Thanks for your support... talking about the request from my app to my server to a file php there isn't problem because this is my php code:

<?php
header('Access-Control-Allow-Origin: *');
...

my problem is only when I want read an image file to download... as example: https://www.mySite.xx/img/logo.jpg https://www.mySite.xx/img/img1.jpg https://www.mySite.xx/img/img2.png ... ecc

in this case how I can do to not have CORS problem?... I can't write in a binary file...

If you're responding with the header Access-Control-Allow-Origin: * on both the GET and the OPTIONS requests and it still isn't working with the native XMLHttpRequest/fetch APIs, then you might be hitting an issue I mentioned:

I've had issues with this method on older iOS devices however (pre iOS 10). I haven't actually tested if it works properly on iOS 11+.

I know for certain that iOS 10 and earlier didn't properly support wildcards, and based on what you're telling me that might still be the case with current iOS versions. If that's the situation then the proper solution would be to return the domain as read from the Origin request header, which would simulate a wildcard behaviour.

Install cordova-plugin-wkwebview-file-xhr and cordova-plugin-wkwebviewxhrfix plugins

Using these plugins can work as well. They generally work by overwriting the browser's HTTP apis so that requests are made using the native HTTP layer rather than the browser's HTTP layer. This works because the native device HTTP APIs are not bounded by CORs since CORs is a browser concept. However, this is working around CORs instead of being CORS compliant.

If this is the solution you have decided to go with however, I'll close this issue.

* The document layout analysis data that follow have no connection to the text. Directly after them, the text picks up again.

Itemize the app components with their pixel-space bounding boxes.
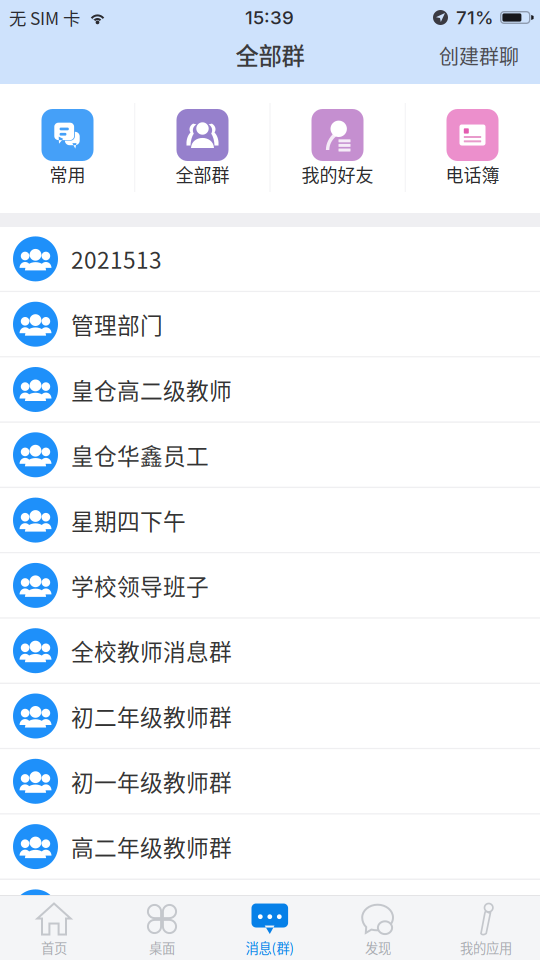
button[interactable]: 初二年级教师群 [0,684,540,749]
staticText: 桌面 [149,938,175,957]
staticText: 电话簿 [446,161,500,187]
button[interactable]: 初三年级教师群 [0,880,540,945]
button[interactable]: 首页 [0,896,108,960]
button[interactable]: 消息(群) [216,896,324,960]
button[interactable]: 全部群 [135,84,270,213]
button[interactable]: 常用 [0,84,135,213]
staticText: 2021513 [71,242,162,275]
button[interactable]: 2021513 [0,227,540,292]
staticText: 常用 [50,161,86,187]
staticText: 全校教师消息群 [71,634,232,667]
button[interactable]: 皇仓高二级教师 [0,358,540,423]
staticText: 15:39 [245,6,294,29]
staticText: 我的应用 [460,938,512,957]
button[interactable]: 创建群聊 [425,35,540,84]
button[interactable]: 初一年级教师群 [0,749,540,815]
button[interactable]: 我的应用 [432,896,540,960]
staticText: 初一年级教师群 [71,765,232,798]
staticText: 皇仓华鑫员工 [71,438,209,471]
button[interactable]: 皇仓华鑫员工 [0,423,540,488]
staticText: 发现 [365,938,391,957]
staticText: 初二年级教师群 [71,700,232,732]
button[interactable]: 高二年级教师群 [0,815,540,880]
staticText: 初三年级教师群 [71,896,232,928]
button[interactable]: 学校领导班子 [0,554,540,619]
staticText: 皇仓高二级教师 [71,373,232,406]
button[interactable]: 电话簿 [405,84,540,213]
staticText: 我的好友 [302,161,374,187]
button[interactable]: 全校教师消息群 [0,619,540,684]
button[interactable]: 发现 [324,896,432,960]
staticText: 学校领导班子 [71,569,209,602]
staticText: 消息(群) [246,938,294,957]
button[interactable]: 桌面 [108,896,216,960]
button[interactable]: 星期四下午 [0,488,540,554]
staticText: 管理部门 [71,308,163,341]
button[interactable]: 我的好友 [270,84,405,213]
button[interactable]: 管理部门 [0,292,540,358]
staticText: 首页 [41,938,67,957]
staticText: 全部群 [176,161,230,187]
staticText: 无 SIM 卡 [9,5,80,30]
staticText: 全部群 [236,38,304,71]
staticText: 星期四下午 [71,504,186,536]
staticText: 71% [456,6,494,29]
staticText: 高二年级教师群 [71,830,232,863]
staticText: 创建群聊 [439,41,519,70]
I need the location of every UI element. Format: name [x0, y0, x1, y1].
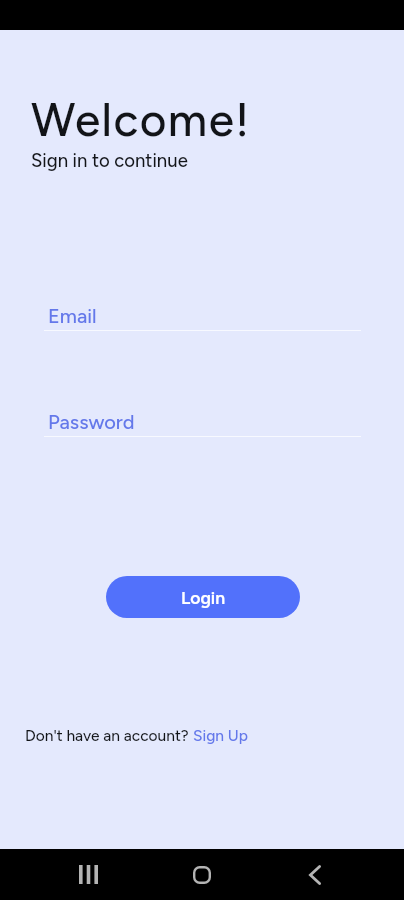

FranGhe commented 1 year ago

I know for certain that iOS 10 and earlier didn't properly support wildcards, and based on what you're telling me that might still be the case with current iOS versions. If that's the situation then the proper solution would be to return the domain as read from the Origin request header, which would simulate a wildcard behaviour.

Like this?:

if (isset($_SERVER['HTTP_ORIGIN'])) {
    header("Access-Control-Allow-Origin: {$_SERVER['HTTP_ORIGIN']}");
    header('Access-Control-Allow-Credentials: true');
    header('Access-Control-Max-Age: 86400');    // cache for 1 day
}

if ($_SERVER['REQUEST_METHOD'] == 'OPTIONS') {
    if (isset($_SERVER['HTTP_ACCESS_CONTROL_REQUEST_METHOD'])){
        header("Access-Control-Allow-Methods: GET, POST, PUT, DELETE, OPTIONS");
    }         
    if (isset($_SERVER['HTTP_ACCESS_CONTROL_REQUEST_HEADERS'])){
        header("Access-Control-Allow-Headers: {$_SERVER['HTTP_ACCESS_CONTROL_REQUEST_HEADERS']}");
    }
}
breautek commented 1 year ago

I'm not too familiar with PHP but that looks mostly right, however on the OPTIONS you shouldn't be responding any content body back, so if this php script is handling both the GET and OPTIONS methods, then you'll need to return early without sending back the image. On the OPTIONS method, the Content-Length should be 0 and there should be no payload, Just the response headers.

In othewords, you should only return the image content if the HTTP method is the GET request. I'm not sure how to do that in PHP myself, so I can't provide an example.